A couple of weeks ago The Guardian released new information about a program called XKeyscore the NSA operates, giving the government the capability to search emails, social media and browsing history amongst other data.
The presentation reveals fascinating insight into the program, its reach and capabilities.
Data is collected around the world at aprox. 150 sites, which seem to be clustered around Central America, Europe and the Middle East. It is pitched as unique because of its general capability allowing the operator to go “shallow” or “deep” when performing queries on the system.
“Shallow” query operations enable the analyzes of large data sets or in case of monitoring real-time activity (tipping), when the data rate is too high.
Because large amounts of time spent on the web is performing actions that are anonymous in some sense, XKeyscore has the capability to detect anomalies in the traffic that lead to intelligence and thus triggering traditional tasking.

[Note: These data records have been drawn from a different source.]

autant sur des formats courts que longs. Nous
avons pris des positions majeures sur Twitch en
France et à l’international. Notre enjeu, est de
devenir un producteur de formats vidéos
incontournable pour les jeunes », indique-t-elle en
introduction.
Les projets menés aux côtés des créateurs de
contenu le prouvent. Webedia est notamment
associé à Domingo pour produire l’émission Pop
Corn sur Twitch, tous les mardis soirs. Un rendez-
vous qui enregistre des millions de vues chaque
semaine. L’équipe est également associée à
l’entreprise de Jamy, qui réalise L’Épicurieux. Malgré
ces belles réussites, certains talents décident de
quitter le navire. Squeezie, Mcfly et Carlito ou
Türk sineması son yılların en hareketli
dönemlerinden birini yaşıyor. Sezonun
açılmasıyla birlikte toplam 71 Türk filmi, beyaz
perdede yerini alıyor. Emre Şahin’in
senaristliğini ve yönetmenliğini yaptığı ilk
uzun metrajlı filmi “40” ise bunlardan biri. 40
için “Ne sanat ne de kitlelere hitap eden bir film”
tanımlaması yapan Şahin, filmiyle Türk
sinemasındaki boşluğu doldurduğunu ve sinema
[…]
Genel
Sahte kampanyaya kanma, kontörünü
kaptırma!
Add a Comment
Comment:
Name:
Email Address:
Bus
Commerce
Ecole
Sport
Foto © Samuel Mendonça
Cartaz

On how to query the system the slides show the power lies in being able to look for anomalous events, giving specific examples such as:
- Someone whose language is out of place to the particular geographic region they are at.

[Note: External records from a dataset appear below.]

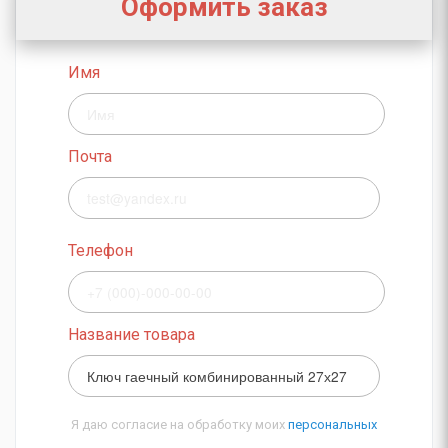
Оформить заказ
Имя
Почта
Телефон
Название товара
Я даю согласие на обработку моих
персональных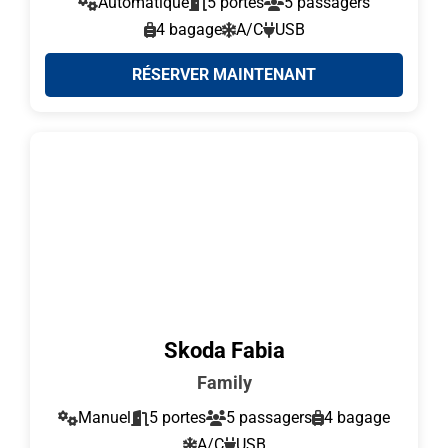
Automatique
5 portes
5 passagers
4 bagage
A/C
USB
RÉSERVER MAINTENANT
Skoda Fabia
Family
Manuel
5 portes
5 passagers
4 bagage
A/C
USB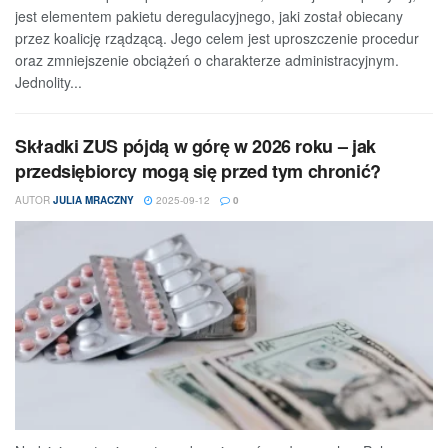
jest elementem pakietu deregulacyjnego, jaki został obiecany
przez koalicję rządzącą. Jego celem jest uproszczenie procedur
oraz zmniejszenie obciążeń o charakterze administracyjnym.
Jednolity...
Składki ZUS pójdą w górę w 2026 roku – jak
przedsiębiorcy mogą się przed tym chronić?
AUTOR
JULIA MRACZNY
2025-09-12
0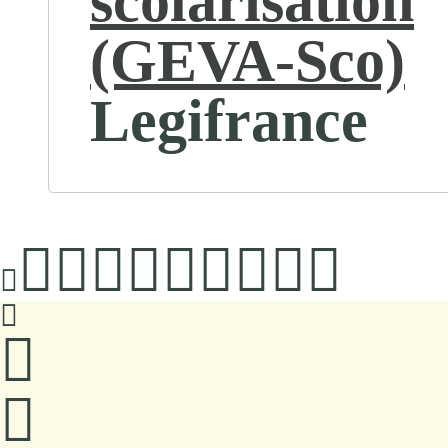
scolarisation
(GEVA-Sco)
Legifrance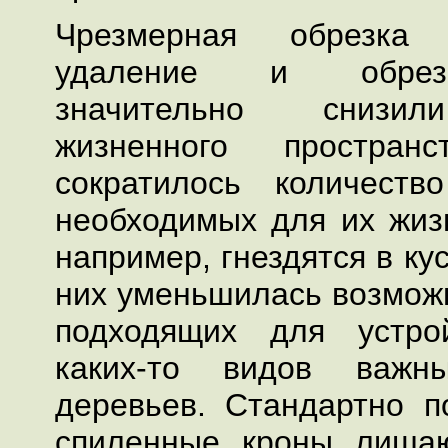
Чрезмерная обрезка 
удаление и обрезк
значительно снизил
жизненного пространс
сократилось количеств
необходимых для их жизн
например, гнездятся в ку
них уменьшилась возможн
подходящих для устро
каких-то видов важн
деревьев. Стандартно 
спиленные кроны лиша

- Someone using encryption which would signal they have something to hide.
- Someone searching the web for suspicious information.
- Show all encrypted word documents from Iran.
- Show all encryption usage in Iran.
XKeyscore stores extracts and authoring information on documents giving it the capability to trace where the document originated.
Data volumes are so high that according to the presentation, data collected never leave the sites, but is rather deleted at a finite time after being run through extract plugins which index and store metadata.
Traditionally collection of information is triggered by a strong-selector event when the target is known, but the system is capable to work back from an anomalous event to a strong selector, as well as tie in with other existing systems to allow collection after the event.
Examples of utilizing this approach to analyze data are also outlined:
- Finding a target that speaks German in Pakistan.
- Someone who has utilized Google maps to scope target locations.
- Who wrote a document and where that has been passed around through numerous people.
- Find all excel spreadsheets coming out of Iraq and map IP addresses. (Note: this particular point mentions MAC address which is incorrect.)
Another system comes to light named TAO (Tailored Access Operations) which provides XKeyscore with the capability to report on all exploitable machines in a particular country.
As new web services come online, the system scans metadata collected for the username which is likely reused from service to service, providing the discovery of new applications the agency had no idea about.
Future enhancement efforts centered around higher speeds, better presentation, VoIP, and adding metadata from Google Earth and EXIF tags. Keeping in mind this presentation is dated 2008, the future is here.
VoIP traffic can be collected and reconstructed; EXIF metadata is particularly interesting. From this metadata you could query for photos taken by an particular camera in a particular geographic region, on a particular date. Cross referencing exposure and time of day could let you determine if the photo was taken indoors or outdoors.